Women’s History Month at Cambium Learning Group
A Reflection through an Education Technology Lens
According to McKinsey's Women in the Workplace 2022 report, only one in four C-suite leaders are women, and according to HolonIQ, women make up 16% of edtech CEOs and just 5.4% of CEOs leading companies with $1 billion or more in annual revenue. In this same landscape, women account for 77% of US public school teachers.
In 2018, our senior executive team at Cambium Learning Group included one woman (14%). Today, six of the twelve senior executive leaders (50%) and 61% of employees at Cambium are women. I’m proud of the progress we’ve made in recent years and hopeful for the future. At the same time, we have more work to do to create equitable access to opportunity for all.

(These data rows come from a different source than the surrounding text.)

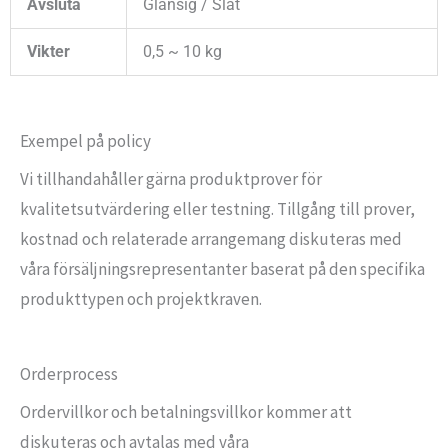
Avsluta
Glansig / Slät
Vikter
0,5 ~ 10 kg
Exempel på policy
Vi tillhandahåller gärna produktprover för
kvalitetsutvärdering eller testning. Tillgång till prover,
kostnad och relaterade arrangemang diskuteras med
våra försäljningsrepresentanter baserat på den specifika
produkttypen och projektkraven.
Orderprocess
Ordervillkor och betalningsvillkor kommer att
diskuteras och avtalas med våra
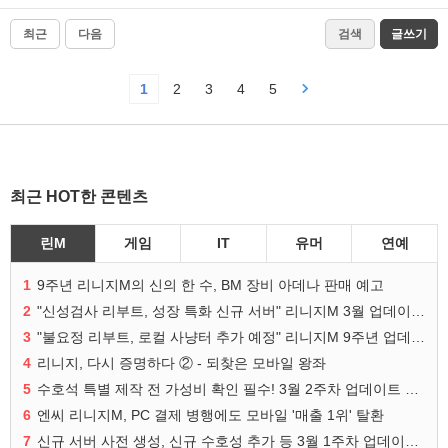
최근
다음
검색
글쓰기
1
2
3
4
5
최근 HOT한 콘텐츠
린M
게임
IT
유머
연예
1
9주년 리니지M의 신의 한 수, BM 장비 아데나 판매 예고
2
"신성검사 리부트, 성장 특화 신규 서버" 리니지M 3월 업데이트 예고
3
"불요정 리부트, 로컬 사냥터 추가 예정" 리니지M 9주년 업데이트 예고
4
리니지, 다시 증명하다 ② - 되찾은 모바일 왕좌
5
수호석 특별 제작 전 가성비 확인 필수! 3월 2주차 업데이트 이슈
6
엔씨 리니지M, PC 결제 병행에도 모바일 '매출 1위' 탈환
7
신규 서버 사전 생성, 신규 수호성 추가 등 3월 1주차 업데이트 이슈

When I’m asked what actions are most important for helping women succeed in the workplace, my answer begins with the fundamentals. We have to start by asking ourselves “what are the challenges that limit women’s ability to participate fully in the workforce in general?” Then, we have to look and relook in the mirror continuously. This means reconsidering everything from norms and practices to policies and benefits. For example, at Cambium we scrutinized and adjusted benefits and supports like parental and caregiver leave—not only for women, but for all people. Women can remain in and return to work when they and their partners have equitable access to family leave. When women can remain in and return to work, they can invest in their careers.

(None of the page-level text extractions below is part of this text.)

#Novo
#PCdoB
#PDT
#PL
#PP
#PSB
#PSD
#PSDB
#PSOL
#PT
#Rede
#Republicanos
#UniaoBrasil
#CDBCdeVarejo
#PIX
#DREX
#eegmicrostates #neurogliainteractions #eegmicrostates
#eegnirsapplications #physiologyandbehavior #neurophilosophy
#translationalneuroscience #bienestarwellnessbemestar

We also have to look at how we do our work, including the principles we strive to hold ourselves accountable to as we pursue our purpose. Over the years, I’ve learned that tenacity, empathy and allyship are critical to driving sustained change, durable success and meaningful impact. When we lead with empathy, we learn more about the perspectives and needs of everyone in our stakeholder community. This helps us solve for the actual challenges we face, not the ones we assume we should be facing. When we lead with allyship, we provide authentic support, advocacy and access to those around us, and in doing so, we build strong communities of allies who support us. When we lead with tenacity, we are not paralyzed by challenges or defined by our mistakes. We learn from them and are defined by the success we create for one another and the communities we serve.

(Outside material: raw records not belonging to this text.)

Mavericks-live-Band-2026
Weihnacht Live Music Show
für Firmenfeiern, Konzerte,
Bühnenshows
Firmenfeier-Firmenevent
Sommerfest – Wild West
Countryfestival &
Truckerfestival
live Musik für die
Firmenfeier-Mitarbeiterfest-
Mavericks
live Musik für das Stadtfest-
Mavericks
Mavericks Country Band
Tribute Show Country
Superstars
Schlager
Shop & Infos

As we continue to learn and grow, it’s important to understand our recent living history, as well as the history of the women that came before us. That is why for Women’s History Month, we asked some women and allies from our senior leadership teams at Cambium to share their insights about experiences that helped them break through barriers, the women who inspired them along the way, and advice for future generations of leaders.
I hope you find inspiration in these stories and lessons learned.
Kemi Akinsanya-Rose, COO of Cambium Learning Group
Who is one woman who inspired you and why/how?
The person that immediately came to mind is my grandmother, Thelma C. Kroske (aka “Nanny” as I called her). She was born in 1909 and lived during a time when women’s rights were non-existent. That didn’t stop her from working outside of the home. She had a job when most women her age, class, etc. didn’t, and – drum roll – she bought her own car and was so proud of being an independent professional supported by a loving husband, Grandfather Ray. I can still remember us cruising down the street in her beige Plymouth Champ car with cream leather seats! She taught me to be bold and color outside the lines so to speak – push societal norms that no longer worked for me/others with my same identity.
John Jorgenson, CMO of Cambium Learning Group
Share an example of how one woman helped you become the leader you are today?
Very early in my career, like many liberal arts graduates suddenly working in business, I questioned my ability to contribute. When I was hired into my first marketing position in Detroit, I wasn’t even sure what marketing was, let alone what I was supposed to do. Regardless, I had to attend our company’s biggest conference in Chicago. When I shared my apprehension and uncertainty with my VP of Marketing, she said, “Chicago is less than 5 hours away. Rather than fly, why don’t I drive us and we can talk along the way about the conference?” Not only did I get all my questions answered during that drive, but I experienced first-hand the power of creating safe spaces, spending meaningful time with people needing help, and being of service. Most importantly, I felt cared for as a person, not just a new employee, and that’s something I’ve worked hard to pay forward as a leader ever since.
Cheryl Dodge, President of Time4Learning
As a woman in business who has broken the glass ceiling, what advice would you offer to future generations of women?
Align yourself with powerful women who will support you and guide you. For me, there was the school principal who gave me the opportunity to take over a kindergarten class on an emergency credential in the middle of the school year. And there was the CEO, who pushed me outside my comfort zone to bring in more revenue for the organization than I thought I could. There were creative women, bright women, empathetic women, and even leaders who were hard on me, but each of them gave me gifts that have served me well.
Joel Kupperstein, SVP at Learning A-Z
What does being an ally to women mean to you?
As a father to two daughters, a brother to two sisters, a brother-in-law to four sisters-in-law, a nephew to two aunts, and a dedicated contributor to the field of early child education, it’s impossible to understate the influence women have had on my life. My grandmother was a math teacher in the 1930’s, and my mother was a kindergarten teacher in the 1970s, so I followed in their footsteps when I, too, became a teacher at the beginning of my career. For me, being an ally to women goes beyond providing whatever support and advocacy for them that I can. It also involves helping others benefit from their leadership and brilliance and, in turn, growing the ranks of allies around me.